(Dataset excerpts)
--
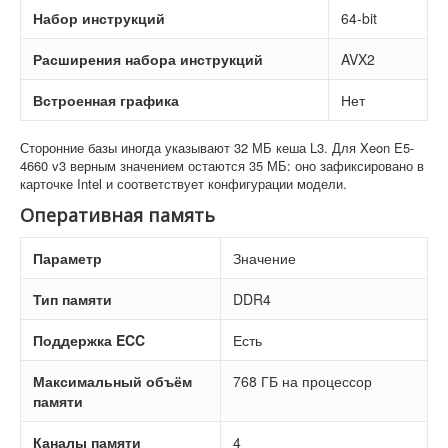
Набор инструкций
64-bit
Расширения набора инструкций
AVX2
Встроенная графика
Нет
Сторонние базы иногда указывают 32 МБ кеша L3. Для Xeon E5-
4660 v3 верным значением остаются 35 МБ: оно зафиксировано в
карточке Intel и соответствует конфигурации модели.
Оперативная память
Параметр
Значение
Тип памяти
DDR4
Поддержка ECC
Есть
Максимальный объём
768 ГБ на процессор
памяти
Каналы памяти
4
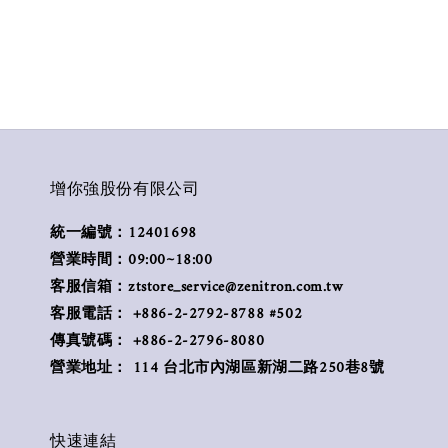
增你強股份有限公司
統一編號：12401698
營業時間：09:00~18:00
客服信箱：ztstore_service@zenitron.com.tw
客服電話： +886-2-2792-8788 #502
傳真號碼： +886-2-2796-8080
營業地址： 114 台北市內湖區新湖二路250巷8號
快速連結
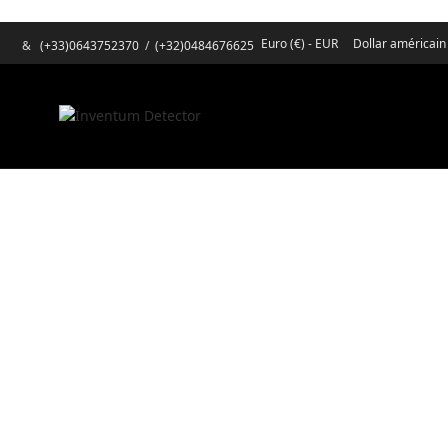
Euro (€) - EUR
Dollar américain
&
(+33)0643752370
/
(+32)0484676625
--
**YOUR ASSIGNMENT**
Search the data above for the word "инструкций", then gather each line in which it appears.

**TASK RESPONSE**
Набор инструкций
Расширения набора инструкций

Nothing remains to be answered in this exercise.